▸ What needs to be done
Set down exactly the lines in the records below that run from the line with "Aankopen in winkel (1070, 1449)" to the line with "[YouTube] (935, 30)", inclusive, and nothing more.
┌──
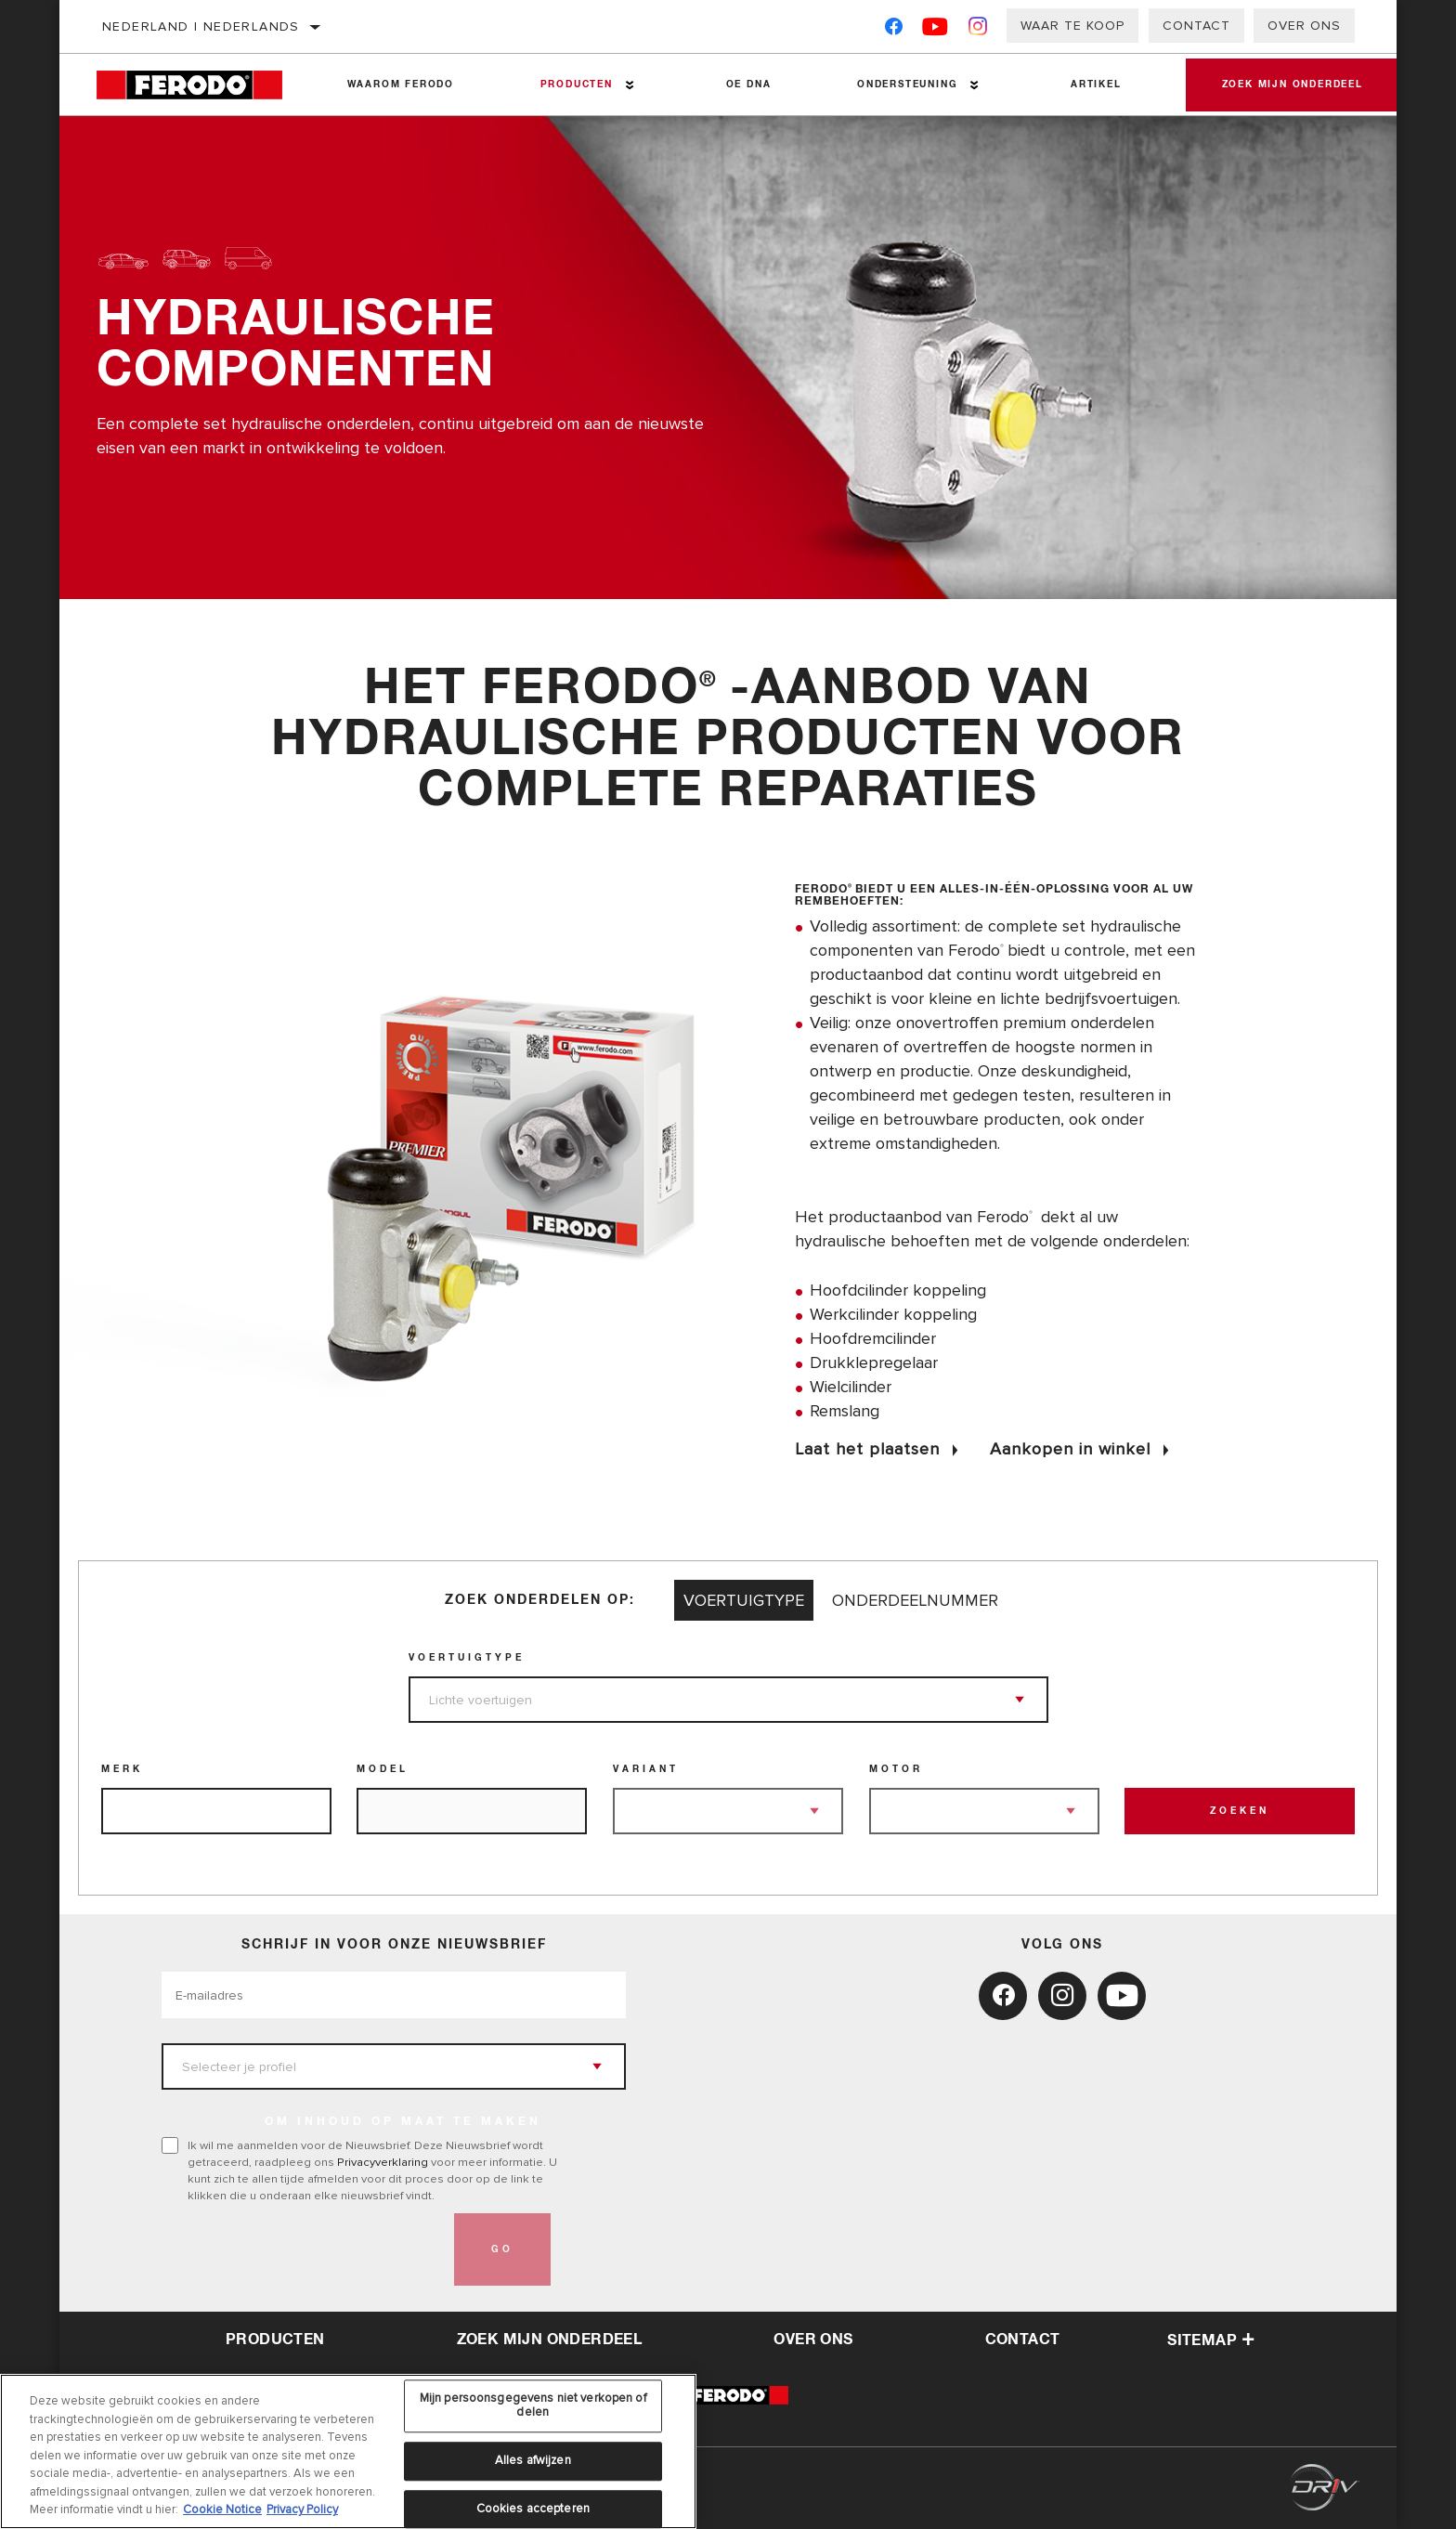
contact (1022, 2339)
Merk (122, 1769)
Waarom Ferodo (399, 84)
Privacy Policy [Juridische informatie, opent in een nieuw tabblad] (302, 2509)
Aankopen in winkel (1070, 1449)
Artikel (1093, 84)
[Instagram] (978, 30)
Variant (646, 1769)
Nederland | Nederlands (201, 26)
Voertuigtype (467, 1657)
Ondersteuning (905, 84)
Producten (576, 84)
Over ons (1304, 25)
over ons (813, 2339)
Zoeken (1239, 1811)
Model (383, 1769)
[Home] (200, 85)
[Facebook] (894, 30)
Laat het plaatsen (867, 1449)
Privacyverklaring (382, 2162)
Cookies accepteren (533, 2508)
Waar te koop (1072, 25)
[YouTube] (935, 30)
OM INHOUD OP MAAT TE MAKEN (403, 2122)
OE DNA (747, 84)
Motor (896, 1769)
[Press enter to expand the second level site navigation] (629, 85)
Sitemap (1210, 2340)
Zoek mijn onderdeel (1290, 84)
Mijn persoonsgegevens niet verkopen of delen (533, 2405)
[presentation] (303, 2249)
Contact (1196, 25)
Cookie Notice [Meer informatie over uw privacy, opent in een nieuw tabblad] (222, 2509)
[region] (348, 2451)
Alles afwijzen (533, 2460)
└──
┌──
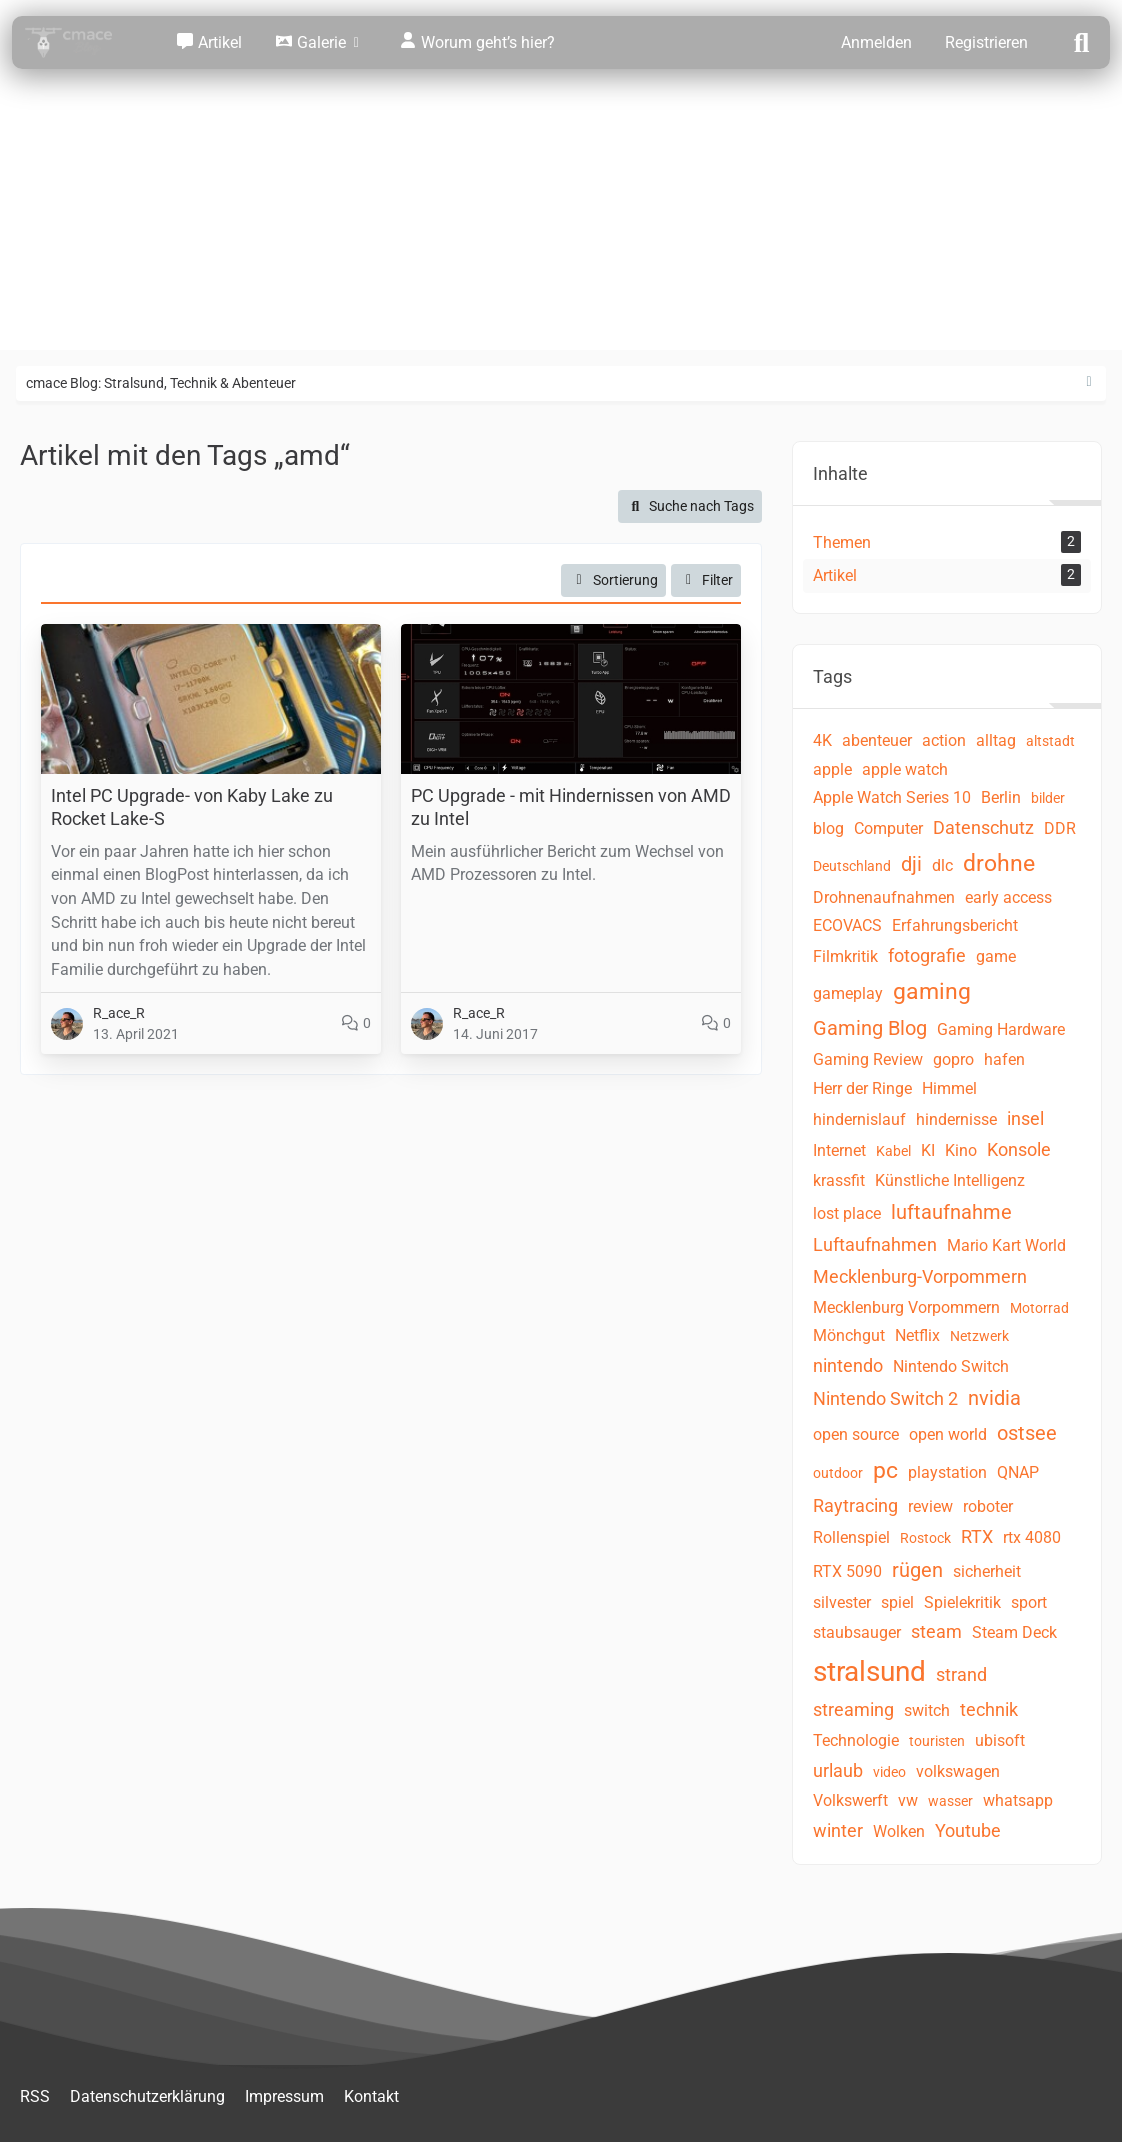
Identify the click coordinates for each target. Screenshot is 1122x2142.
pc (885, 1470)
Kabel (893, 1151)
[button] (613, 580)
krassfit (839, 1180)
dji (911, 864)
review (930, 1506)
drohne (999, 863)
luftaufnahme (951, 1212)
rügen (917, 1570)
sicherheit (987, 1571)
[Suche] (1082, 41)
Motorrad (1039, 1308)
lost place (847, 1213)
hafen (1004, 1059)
└──
▸ Answer space
Aankopen in winkel (1070, 1449)
Artikel (1093, 84)
[Instagram] (978, 30)
Variant (646, 1769)
Nederland | Nederlands (201, 26)
Voertuigtype (467, 1657)
Ondersteuning (905, 84)
Producten (576, 84)
Over ons (1304, 25)
over ons (813, 2339)
Zoeken (1239, 1811)
Model (383, 1769)
[Home] (200, 85)
[Facebook] (894, 30)
Laat het plaatsen (867, 1449)
Privacyverklaring (382, 2162)
Cookies accepteren (533, 2508)
Waar te koop (1072, 25)
[YouTube] (935, 30)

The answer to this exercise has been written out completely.